Mi nascosi nel vano e chiusi il più possibile gli infissi sperando che fuori non si riuscisse a vedere quanto riuscivo a vedere io.
“Esci di qua”. Proseguì il maledetto mentre spalancava la porta accanto a quella dietro alla quale mi trovavo. “Attraversa l’orto e raggiungi il garage. Di solito è aperto. Corri!”.
E tirando un sospiro di sollievo si richiuse l’uscio alle spalle.
“Dev’essere andato in paese”. La voce della madre proveniva ormai dall’interno dell’abitazione. “Flavio-o-o-o!”
Lui, ancora stravolto dalla concitazione dei minuti passati, cercò di ricomporsi ed era sul punto di raggiungere la coppia nell’ingresso quando la donna, convinta che il figlio non fosse in casa, parlò.
“Adesso, Ettore, ci mettiamo seduti in cucina e troviamo una soluzione”. Disse al marito. “Flavio non dovrà mai sapere niente altrimenti giuro che ti rovino davanti a tutto il paese!”
Il ragazzo si fermò, aggrottò le sopracciglia e tornò indietro.

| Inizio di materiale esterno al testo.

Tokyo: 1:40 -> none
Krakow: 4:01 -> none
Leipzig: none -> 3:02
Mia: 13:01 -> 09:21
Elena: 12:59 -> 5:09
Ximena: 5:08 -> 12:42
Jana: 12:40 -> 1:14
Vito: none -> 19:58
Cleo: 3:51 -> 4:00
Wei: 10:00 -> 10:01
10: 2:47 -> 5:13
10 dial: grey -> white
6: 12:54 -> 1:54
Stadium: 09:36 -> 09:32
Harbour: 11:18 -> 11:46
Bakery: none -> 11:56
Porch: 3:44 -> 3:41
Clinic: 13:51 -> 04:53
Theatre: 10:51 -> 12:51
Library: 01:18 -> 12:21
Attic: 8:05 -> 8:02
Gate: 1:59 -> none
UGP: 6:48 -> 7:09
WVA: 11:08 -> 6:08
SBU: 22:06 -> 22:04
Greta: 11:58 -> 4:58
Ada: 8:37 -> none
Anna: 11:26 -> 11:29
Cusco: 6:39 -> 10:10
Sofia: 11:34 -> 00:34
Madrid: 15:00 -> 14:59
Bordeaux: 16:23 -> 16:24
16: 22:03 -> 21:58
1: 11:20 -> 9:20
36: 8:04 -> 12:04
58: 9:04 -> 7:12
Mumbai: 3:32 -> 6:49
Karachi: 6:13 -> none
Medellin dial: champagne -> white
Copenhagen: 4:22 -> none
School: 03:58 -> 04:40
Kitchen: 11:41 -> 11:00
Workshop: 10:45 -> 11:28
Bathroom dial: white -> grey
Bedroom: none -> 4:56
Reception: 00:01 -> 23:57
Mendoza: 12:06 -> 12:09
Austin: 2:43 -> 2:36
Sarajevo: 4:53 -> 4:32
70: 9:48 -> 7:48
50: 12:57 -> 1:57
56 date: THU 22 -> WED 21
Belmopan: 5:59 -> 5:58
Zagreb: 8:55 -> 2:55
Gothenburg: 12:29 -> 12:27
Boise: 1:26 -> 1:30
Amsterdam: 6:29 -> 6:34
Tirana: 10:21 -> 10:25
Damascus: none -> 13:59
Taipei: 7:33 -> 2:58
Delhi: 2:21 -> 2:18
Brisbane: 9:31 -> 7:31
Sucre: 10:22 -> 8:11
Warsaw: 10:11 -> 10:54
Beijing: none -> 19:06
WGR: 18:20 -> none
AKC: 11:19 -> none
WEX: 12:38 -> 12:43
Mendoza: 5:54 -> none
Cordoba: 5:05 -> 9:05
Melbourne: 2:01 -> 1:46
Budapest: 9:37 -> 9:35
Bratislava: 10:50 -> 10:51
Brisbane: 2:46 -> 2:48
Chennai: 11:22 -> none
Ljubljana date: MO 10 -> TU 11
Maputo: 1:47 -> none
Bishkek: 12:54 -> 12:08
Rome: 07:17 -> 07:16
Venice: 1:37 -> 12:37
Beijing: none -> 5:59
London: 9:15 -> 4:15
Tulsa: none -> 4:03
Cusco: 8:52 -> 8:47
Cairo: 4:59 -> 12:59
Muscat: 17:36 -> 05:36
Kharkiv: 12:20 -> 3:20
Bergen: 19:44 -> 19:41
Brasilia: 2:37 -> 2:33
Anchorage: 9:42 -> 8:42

Si guardò intorno allarmato e, repentinamente, aprì il ripostiglio.

“Ma che cazzo?” Sbottò atterrito proprio mentre i genitori varcavano la soglia della stanza.
Tirai la maniglia, serrai il palmo della mano sulla bocca del demonio e, cingendogli la schiena, avvicinai le labbra all’orecchio di lui.
“Per carità, non fiatare!” Sussurrai col terrore che fuori da quel ricovero di tenebra qualcuno avrebbe potuto accorgersi del battito accelerato dei nostri cuori.